Ms. Georgopoulos is a registered nurse with over twenty years experience in healthcare and pharmaceutical drug development.  Recently, she was the Vice President of Clinical, Regulatory, and Quality Assurance at BioRexis Pharmaceutical Corporation, where she managed the development and implementation of clinical and regulatory strategies for the company’s biopharmaceutical drug product candidates.  She directed the continuing review of corporate compliance to affect improvements, reduce cost, enhance efficiency and improve quality and compliance with GCPs, GLPs, and cGMPs for the company’s Phase 1 manufacturing facility, and played a key role in facilitating the merger and acquisition of BioRexis by Pfizer in 2007. 

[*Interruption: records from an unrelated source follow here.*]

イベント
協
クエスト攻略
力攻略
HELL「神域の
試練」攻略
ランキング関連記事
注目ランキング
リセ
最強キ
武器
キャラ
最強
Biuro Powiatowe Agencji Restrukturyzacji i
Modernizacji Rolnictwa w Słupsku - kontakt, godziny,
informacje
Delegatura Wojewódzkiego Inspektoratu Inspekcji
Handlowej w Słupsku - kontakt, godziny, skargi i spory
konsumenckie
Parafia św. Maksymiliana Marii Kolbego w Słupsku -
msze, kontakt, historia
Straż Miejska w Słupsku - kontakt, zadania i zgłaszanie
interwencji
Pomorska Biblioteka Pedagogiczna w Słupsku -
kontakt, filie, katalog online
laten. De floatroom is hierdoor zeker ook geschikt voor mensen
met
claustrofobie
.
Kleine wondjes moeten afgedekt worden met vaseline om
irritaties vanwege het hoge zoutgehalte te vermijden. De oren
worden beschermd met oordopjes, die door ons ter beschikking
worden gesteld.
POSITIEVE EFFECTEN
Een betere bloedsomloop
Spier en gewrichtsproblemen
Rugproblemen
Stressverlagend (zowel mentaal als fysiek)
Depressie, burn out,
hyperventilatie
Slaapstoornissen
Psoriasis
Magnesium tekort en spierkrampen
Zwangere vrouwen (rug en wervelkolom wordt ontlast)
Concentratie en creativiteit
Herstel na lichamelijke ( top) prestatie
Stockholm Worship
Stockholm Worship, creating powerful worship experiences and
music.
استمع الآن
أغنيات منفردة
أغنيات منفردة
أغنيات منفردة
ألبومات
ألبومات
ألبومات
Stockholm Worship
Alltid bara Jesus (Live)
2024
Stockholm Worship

Previous to that, she was Vice President of Clinical and Regulatory Operations at Summit Drug Development Services, LLC, a small CRO providing product development services to the pharmaceutical and biotechnology industry.  Before that, Ms. Georgopoulos was at  ViroPharma Incorporated where over an approximate 7 year period built a focused yet flexible clinical development organization covering Clinical Operations, Clinical Drug Packaging, Regulatory Operations and Archive, and Drug Safety that maintained a high level of compliance while meeting ViroPharma’s changing corporate objectives.  This resulted in her appointment as Director of Clinical and Regulatory Operations and ultimately led to a position as Director of Regulatory Affairs.  Previously, she also held positions of increasing responsibility in clinical research for Sanofi Pharmaceuticals and Centocor.  Earlier in her career, Lynne was a Study Coordinator at the Philadelphia Veterans Administration Medical Center and held positions as an ICU and staff nurse in the areas of cardiology, neurology and oncology.  Lynne received her Bachelor of Science degree from Russell Sage College, New York and is Regulatory Affairs certified by the Regulatory Affairs Professionals Society.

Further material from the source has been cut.